I Watched All of Insatiable in a Night, and I’m Worse for It
Insatiable might have worked better if the writers actually watched Santa Clarita Diet.
Here’s what happened: I turned on Netflix’s Insatiable because I needed to know if it could really be as oblivious and off-the-mark as the trailer portrayed it, and as I’ve read about it elsewhere. Ten minutes in, I already knew I had made a big mistake. It was enough to have Patty Bladell (Debby Ryan) narrating, but it quickly became apparent that everyone would get the chance to give their inner monologues and illuminate the depth of their characters—which, I realized, was because the acting could not. Going in, I knew about the fat suit and the unnecessary leaning into body-shaming tropes for “satire’s sake,” but there’s just so much else to hate about it.
I understand what the team was going for. They thought they’d pull off a satirical dark comedy that used campiness to comment on the nature of society. Or, at least, that’s what I could pull out of the wreckage that is Insatiable. I think the best way to really describe how they failed is to point to another Netflix show (starring Patty’s favorite person in the universe) that did what they couldn’t: Santa Clarita Diet, the Drew Barrymore-led series about an undead working mom hits all the marks of a dark comedy.
The premise on its own is petty ridiculous: A normal suburban mom turns into a zombie who craves human flesh and has to make it all work—normal on the outside, a monster on the inside—but under that is another classic narrative of a woman trying to “have it all,” as they say. Santa Clarita Diet chooses to play on that idea.
Barrymore’s character is messy and flawed—I mean, she eats people—but the series manages to use an over-the-top story to give her the space to grow and battle with her desires while letting the campiness compliment the message, not overtake it. All the parts fit together really well … unlike Insatiable. The characters in Insatiable make a point of mentioning Santa Clarita Diet, so I know they watched it, which has me thinking, “Why didn’t the writers?”
Insatiable starts off with a premise that it doesn’t manage to veer away from, really. The idea here is that a fat girl turns skinny and feels that the only way to truly be happy is to win a beauty pageant. I figured the real message would be that Patty would end up realizing that she doesn’t need other people to make her feel good about herself, which is something that I didn’t care to see, either.
Instead, they decidec to play with the idea that no matter what she looks like on the outside, she might just be a terrible person on the inside—which, OK, I’m with you, except that the show weaves in and out of that narrative like a drunken frat boy trying to make his way home. Half the time, Patty is trying to come to terms with the idea that she’s not fat anymore and feeling comfortable in her own body, and the other half, she’s totally cool and confident in her new skin and just being terrible, all with some classic Daddy issues and fears of abandonment piled on.
I’m not saying that complex characters are a bad thing, because it’s normal for people to stumble or feel different things at the same time, but when you’re writing a television character, it needs to be grounded in something, and I don’t think Insatiable quite figured that out.

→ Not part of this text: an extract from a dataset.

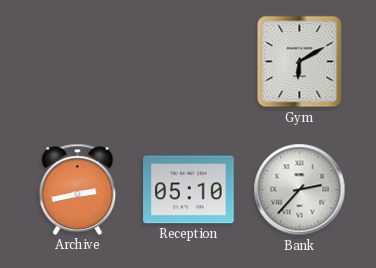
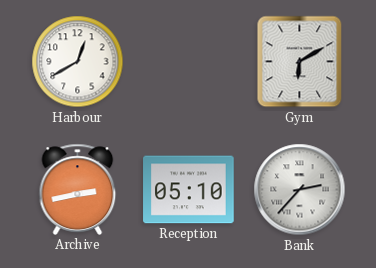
Harbour: none -> 12:40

On the other hand, Santa Clarita Diet, while not having a tightrope walk of a premise to start out with, does have a foolish one, but the story is grounded very much in the idea that motherhood and womanhood are complicated. It also plays with the idea that society has a set of rules for women, and even the strongest among us sometimes unwittingly fall prey.
Barrymore’s character is a great mother and a great wife, who has a profession of her own that she’s great at, but she doesn’t realize all the ways she was limited, or all the times she bit her tongue, until she turns undead and her inhibitions start to fade. There’s something to follow there and relate to, even if the premise is a little campy. But Insatiable is missing a buoy, and all the parts start to weight the ship down and sink it very very quickly.
Satire isn’t easy to pull off, but if you’re going to make a TV show where the premise rides a very thin line between okay and offensive, then maybe pare it down a little and focus on the parts you want to come through. By the end of the first season (which I’m guessing will be the only season) I wasn’t even sure what I was watching anymore or why I had kept with it at all. But, I need to mention one saving grace: Kimmy Shields, who plays Patty’s best friend, Nonnie.
They should spin off the show and let Nonnie lead. That is all.